In yet another example of the risks of supply chain vulnerabilities, Singapore’s Ministry of Defence (Mindef) recently disclosed that the confidentiality of its personnel’s personal data could have been compromised by malware incidents that affected two of its suppliers.
In December 2019, Mindef said malware incidents involving HMI Institute and ST Logistics had affected their systems containing personal data of Mindef and Singapore Armed Forces (SAF) personnel.
HMI Institute was contracted by the SAF to conduct cardiopulmonary resuscitation and automated external defibrillator training since 2016, while ST Logistics provides logistics services to the military. Both vendors were provided with personal data of Mindef and SAF personnel needed for the provision of their operations.
For the HMI Institute incident, their affected system contained personal data of 120,000 individuals. This includes the full names and identity card numbers of about 98,000 Mindef and SAF personnel. Preliminary investigations indicate that the likelihood of data leak to external parties is low.
For the ST Logistics incident, their affected systems contained full names and identity card numbers, and a combination of contact numbers, email addresses or residential addresses of about 2,400 Mindef and SAF personnel.

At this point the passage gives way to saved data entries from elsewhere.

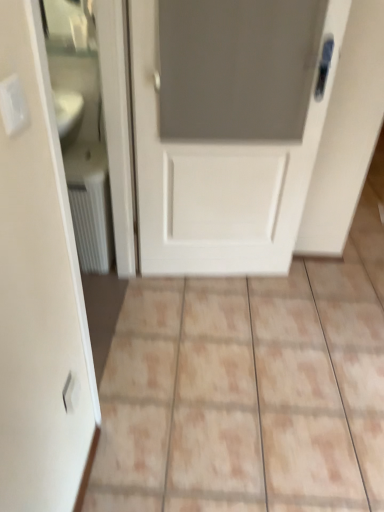 Question: Would you consider white plastic electric outlet at upper left, acting as the 2th electric outlet starting from the bottom, to be distant from white matte door at center?

Choices:
 (A) yes
 (B) no

Answer: (A)

Question: From a real-world perspective, is white plastic electric outlet at upper left, the second electric outlet viewed from the back, physically below white matte door at center?

Choices:
 (A) no
 (B) yes

Answer: (A)

Question: From the image's perspective, is white plastic electric outlet at upper left, acting as the 2th electric outlet starting from the bottom, beneath white matte door at center?

Choices:
 (A) yes
 (B) no

Answer: (A)

Question: Is white plastic electric outlet at upper left, the first electric outlet when ordered from front to back, positioned with its back to white matte door at center?

Choices:
 (A) yes
 (B) no

Answer: (B)

Question: Can you confirm if white plastic electric outlet at upper left, the first electric outlet when ordered from front to back, is thinner than white matte door at center?

Choices:
 (A) yes
 (B) no

Answer: (A)

Question: Does point (66, 384) appear closer or farther from the camera than point (76, 173)?

Choices:
 (A) farther
 (B) closer

Answer: (B)

Question: Is white plastic electric outlet at lower left, the first electric outlet ordered from the bottom, in front of or behind white textured radiator at left in the image?

Choices:
 (A) behind
 (B) front

Answer: (B)

Question: From the image's perspective, is white plastic electric outlet at lower left, the first electric outlet ordered from the bottom, positioned above or below white textured radiator at left?

Choices:
 (A) below
 (B) above

Answer: (A)

Question: From a real-world perspective, relative to white textured radiator at left, is white plastic electric outlet at lower left, the first electric outlet ordered from the bottom, vertically above or below?

Choices:
 (A) above
 (B) below

Answer: (A)

Question: From a real-world perspective, relative to white plastic electric outlet at lower left, the first electric outlet ordered from the bottom, is white plastic electric outlet at upper left, acting as the 1th electric outlet starting from the top, vertically above or below?

Choices:
 (A) below
 (B) above

Answer: (B)

Question: Choose the correct answer: Is white plastic electric outlet at upper left, the second electric outlet viewed from the back, inside white plastic electric outlet at lower left, acting as the 2th electric outlet starting from the front, or outside it?

Choices:
 (A) outside
 (B) inside

Answer: (A)

Question: Does point (3, 106) appear closer or farther from the camera than point (79, 384)?

Choices:
 (A) farther
 (B) closer

Answer: (B)

Question: Considering the relative positions of white plastic electric outlet at upper left, acting as the 2th electric outlet starting from the bottom, and white plastic electric outlet at lower left, which ranks as the second electric outlet in top-to-bottom order, in the image provided, is white plastic electric outlet at upper left, acting as the 2th electric outlet starting from the bottom, to the left or to the right of white plastic electric outlet at lower left, which ranks as the second electric outlet in top-to-bottom order,?

Choices:
 (A) left
 (B) right

Answer: (B)

Question: Considering the positions of white textured radiator at left and white plastic electric outlet at lower left, the first electric outlet viewed from the back, in the image, is white textured radiator at left taller or shorter than white plastic electric outlet at lower left, the first electric outlet viewed from the back,?

Choices:
 (A) short
 (B) tall

Answer: (B)

Question: Relative to white plastic electric outlet at lower left, the first electric outlet viewed from the back, is white textured radiator at left in front or behind?

Choices:
 (A) behind
 (B) front

Answer: (A)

Preliminary investigations indicate that the personal data could have been leaked.
Supply chain attacks have long been a concern in cyber security circles, since it can be difficult for organisations to enforce or prescribe specific cyber security measures for suppliers and partners – beyond broad service level agreements.
SME suppliers are particularly vulnerable, since they may not have dedicated IT departments, let alone security teams to fend off cyber adversaries.
So, what can organisations do? For now, there are few standards that address cyber security issues related to the supply chain. The Payment Card Industry Data Security Standard (PCI DSS) is one of them. It not only offers vendor management guidelines, but also specifies safeguards such as the use of encryption.
Organisations should also put in place a vendor management programme that includes identifying the most important vendors and requiring strict documentation of controls and processes. The programme should also be integrated with an organisation’s compliance practices.
As for SME suppliers, the Singapore government has been working with industry bodies to promote awareness of cyber security among smaller firms. But it is uncertain if these awareness programmes have the intended effect, going by the data breaches that continue to make headlines.